Monday, January 26, 2009

The Third Stage of Desensitization: Complacency

Blog tour is over and today I’m resuming my study of building and applying fiction guidelines. Currently the focus has been on the problem of desensitization, or the stages we pass through when our discernment is disarmed. We have already looked at the first two steps, rationalization (is evil really evil?) and justification (the end good makes a current evil okay). Today we turn to Stage 3: complacency.

A dominate attitude in today’s U.S. culture, complacency can be found wherever people congregate—schools, businesses, churches—and under a variety of labels (lukewarm spirit, laziness, indifference). But wherever it’s found or whatever the name it’s called, the modern “whatever” attitude (accompanied by the proper eye roll and one-shoulder shrug) is simply a not caring about much of anything because there’s nothing much to care about:

There is no right. There is no wrong. Good and evil are obsolete, archaic ideas, and anything goes. So why should I care what you or I do? All acts are equal, all beliefs lead the same way, and all people are alike, and anyone who thinks otherwise is out of touch with reality and can _________ (fill in your choice of words). As for what I read and watch, what difference does it make? It has no affect on me.

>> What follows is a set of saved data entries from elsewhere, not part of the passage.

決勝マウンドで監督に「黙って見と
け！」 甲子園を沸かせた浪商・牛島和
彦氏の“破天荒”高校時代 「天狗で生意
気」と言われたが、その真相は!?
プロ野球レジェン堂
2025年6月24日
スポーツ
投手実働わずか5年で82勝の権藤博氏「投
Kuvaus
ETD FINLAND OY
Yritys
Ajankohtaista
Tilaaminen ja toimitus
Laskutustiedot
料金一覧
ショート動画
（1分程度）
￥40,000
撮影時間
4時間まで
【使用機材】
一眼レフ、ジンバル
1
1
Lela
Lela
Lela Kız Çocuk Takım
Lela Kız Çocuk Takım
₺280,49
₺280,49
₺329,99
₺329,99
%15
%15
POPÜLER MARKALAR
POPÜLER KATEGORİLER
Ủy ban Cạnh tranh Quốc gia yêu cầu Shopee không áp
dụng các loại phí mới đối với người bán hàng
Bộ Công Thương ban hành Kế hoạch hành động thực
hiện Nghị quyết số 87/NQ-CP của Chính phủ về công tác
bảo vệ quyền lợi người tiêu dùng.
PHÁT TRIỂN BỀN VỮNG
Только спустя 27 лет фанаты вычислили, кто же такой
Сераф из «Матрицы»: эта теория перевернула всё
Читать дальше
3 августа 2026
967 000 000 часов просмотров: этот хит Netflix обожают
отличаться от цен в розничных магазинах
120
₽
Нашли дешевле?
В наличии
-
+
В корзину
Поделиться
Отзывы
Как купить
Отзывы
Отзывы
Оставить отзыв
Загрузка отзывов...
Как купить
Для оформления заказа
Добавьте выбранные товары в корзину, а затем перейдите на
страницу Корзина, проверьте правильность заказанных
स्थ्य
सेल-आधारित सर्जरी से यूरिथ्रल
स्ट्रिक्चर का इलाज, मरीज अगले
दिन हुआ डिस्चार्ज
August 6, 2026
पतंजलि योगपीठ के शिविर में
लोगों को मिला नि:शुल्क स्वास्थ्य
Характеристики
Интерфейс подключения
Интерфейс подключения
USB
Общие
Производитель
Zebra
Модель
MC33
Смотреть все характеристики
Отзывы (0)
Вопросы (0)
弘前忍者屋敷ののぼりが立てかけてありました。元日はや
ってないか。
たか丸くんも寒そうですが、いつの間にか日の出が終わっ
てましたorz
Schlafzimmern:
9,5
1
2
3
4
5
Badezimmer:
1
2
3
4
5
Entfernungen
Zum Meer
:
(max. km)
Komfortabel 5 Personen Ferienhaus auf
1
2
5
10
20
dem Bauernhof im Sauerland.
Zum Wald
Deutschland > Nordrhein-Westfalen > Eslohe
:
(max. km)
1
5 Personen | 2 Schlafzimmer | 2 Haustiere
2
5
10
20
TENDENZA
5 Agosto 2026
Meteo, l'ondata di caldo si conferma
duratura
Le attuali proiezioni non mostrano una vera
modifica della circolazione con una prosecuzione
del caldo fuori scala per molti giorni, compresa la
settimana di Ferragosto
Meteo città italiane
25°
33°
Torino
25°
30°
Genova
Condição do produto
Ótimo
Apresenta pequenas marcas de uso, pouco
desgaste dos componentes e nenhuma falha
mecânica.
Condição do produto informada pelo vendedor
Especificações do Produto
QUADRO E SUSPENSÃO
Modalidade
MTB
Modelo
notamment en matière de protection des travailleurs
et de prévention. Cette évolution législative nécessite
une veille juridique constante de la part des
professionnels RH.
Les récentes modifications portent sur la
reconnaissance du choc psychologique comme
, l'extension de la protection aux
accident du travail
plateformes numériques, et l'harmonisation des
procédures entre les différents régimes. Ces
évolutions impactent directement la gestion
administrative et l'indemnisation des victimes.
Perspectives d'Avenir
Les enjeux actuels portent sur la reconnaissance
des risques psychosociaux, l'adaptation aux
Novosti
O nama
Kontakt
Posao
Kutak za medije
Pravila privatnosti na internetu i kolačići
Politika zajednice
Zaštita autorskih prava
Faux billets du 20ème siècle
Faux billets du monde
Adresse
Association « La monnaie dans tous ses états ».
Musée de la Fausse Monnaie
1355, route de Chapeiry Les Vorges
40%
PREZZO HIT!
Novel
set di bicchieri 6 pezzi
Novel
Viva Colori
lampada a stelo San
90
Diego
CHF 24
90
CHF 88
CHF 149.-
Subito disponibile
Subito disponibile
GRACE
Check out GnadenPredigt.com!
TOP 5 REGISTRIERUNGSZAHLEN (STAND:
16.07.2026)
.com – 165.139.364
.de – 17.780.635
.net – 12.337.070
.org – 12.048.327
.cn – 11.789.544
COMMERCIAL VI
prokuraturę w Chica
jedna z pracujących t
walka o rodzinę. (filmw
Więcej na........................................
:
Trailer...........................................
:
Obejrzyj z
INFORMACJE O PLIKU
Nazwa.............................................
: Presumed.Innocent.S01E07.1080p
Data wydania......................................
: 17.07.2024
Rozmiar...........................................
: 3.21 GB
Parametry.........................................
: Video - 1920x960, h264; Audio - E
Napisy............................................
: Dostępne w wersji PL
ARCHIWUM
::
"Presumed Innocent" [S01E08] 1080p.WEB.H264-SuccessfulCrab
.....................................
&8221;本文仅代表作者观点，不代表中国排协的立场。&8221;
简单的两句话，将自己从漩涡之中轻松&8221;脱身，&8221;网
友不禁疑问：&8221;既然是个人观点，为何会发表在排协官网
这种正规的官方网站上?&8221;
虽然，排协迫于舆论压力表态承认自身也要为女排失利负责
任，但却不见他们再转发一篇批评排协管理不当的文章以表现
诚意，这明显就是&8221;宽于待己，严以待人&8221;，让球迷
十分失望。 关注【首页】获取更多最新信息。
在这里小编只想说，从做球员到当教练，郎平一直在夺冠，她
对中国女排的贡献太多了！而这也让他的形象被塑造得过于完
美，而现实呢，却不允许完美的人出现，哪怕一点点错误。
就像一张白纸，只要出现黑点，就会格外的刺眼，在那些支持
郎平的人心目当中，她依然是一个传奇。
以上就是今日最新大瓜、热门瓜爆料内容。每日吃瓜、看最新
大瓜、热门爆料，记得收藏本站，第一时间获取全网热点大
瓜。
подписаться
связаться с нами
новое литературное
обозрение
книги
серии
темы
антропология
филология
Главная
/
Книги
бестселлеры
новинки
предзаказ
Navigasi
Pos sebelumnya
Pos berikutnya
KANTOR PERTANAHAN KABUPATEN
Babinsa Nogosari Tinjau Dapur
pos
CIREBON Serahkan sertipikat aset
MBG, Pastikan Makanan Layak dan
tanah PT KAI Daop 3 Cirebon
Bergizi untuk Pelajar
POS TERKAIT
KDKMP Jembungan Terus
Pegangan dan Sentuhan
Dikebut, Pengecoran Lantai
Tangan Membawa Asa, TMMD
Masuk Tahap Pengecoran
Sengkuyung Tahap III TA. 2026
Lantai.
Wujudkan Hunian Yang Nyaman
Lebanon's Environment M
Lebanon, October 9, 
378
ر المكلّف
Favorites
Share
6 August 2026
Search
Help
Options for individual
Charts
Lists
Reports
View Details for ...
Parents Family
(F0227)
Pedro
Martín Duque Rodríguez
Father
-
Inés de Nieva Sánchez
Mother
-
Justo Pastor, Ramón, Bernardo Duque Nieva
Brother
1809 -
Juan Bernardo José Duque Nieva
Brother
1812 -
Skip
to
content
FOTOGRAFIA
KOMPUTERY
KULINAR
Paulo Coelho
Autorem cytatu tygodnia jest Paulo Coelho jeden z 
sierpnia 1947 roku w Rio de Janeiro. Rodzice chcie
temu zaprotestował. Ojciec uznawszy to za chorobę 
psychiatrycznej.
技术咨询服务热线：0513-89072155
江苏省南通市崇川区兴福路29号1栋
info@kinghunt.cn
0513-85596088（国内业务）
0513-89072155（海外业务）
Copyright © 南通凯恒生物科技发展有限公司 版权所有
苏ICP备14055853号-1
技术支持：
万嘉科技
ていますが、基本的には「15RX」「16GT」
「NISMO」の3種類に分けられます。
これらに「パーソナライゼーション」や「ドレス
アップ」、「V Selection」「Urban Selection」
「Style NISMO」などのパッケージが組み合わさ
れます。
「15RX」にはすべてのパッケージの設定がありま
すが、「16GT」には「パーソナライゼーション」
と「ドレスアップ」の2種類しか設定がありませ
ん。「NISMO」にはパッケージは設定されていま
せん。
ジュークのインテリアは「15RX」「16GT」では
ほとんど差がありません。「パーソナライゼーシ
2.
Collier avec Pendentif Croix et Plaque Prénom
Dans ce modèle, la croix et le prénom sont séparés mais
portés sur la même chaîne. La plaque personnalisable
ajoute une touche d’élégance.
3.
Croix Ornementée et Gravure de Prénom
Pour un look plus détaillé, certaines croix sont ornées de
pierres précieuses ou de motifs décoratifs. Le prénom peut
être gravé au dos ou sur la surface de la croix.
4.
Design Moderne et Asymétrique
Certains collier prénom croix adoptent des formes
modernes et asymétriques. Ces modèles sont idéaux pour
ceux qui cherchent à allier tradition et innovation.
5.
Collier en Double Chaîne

But it does matter. There is good and evil and absolutes and right and wrong. Our actions do have consequences. We are equal in value, but not alike; each of us is uniquely made by God. And story does affect us. Whether we acknowledge this or not does not negate the truth—or make the results any less devastating. For you may tell a man dying of thirst it doesn’t matter what he drinks and you both may sincerely believe that, but whether he drinks poison or water will be the difference between life and death.